• _Source material_:

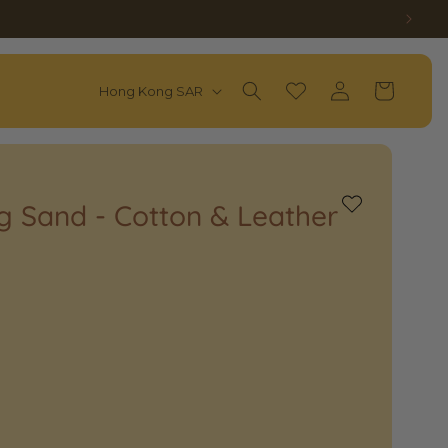
Log
C
Wishlist
Cart
Hong Kong SAR
in
O
U
N
T
ag Sand - Cotton & Leather
Add
to
R
Wishlist
Y
/
R
E
G
I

• _The task_: The expected response is every line of the material, written out exactly, with the images removed.

• _Answer to the problem_:
Log
C
Wishlist
Cart
Hong Kong SAR
in
O
U
N
T
ag Sand - Cotton & Leather
Add
to
R
Wishlist
Y
/
R
E
G
I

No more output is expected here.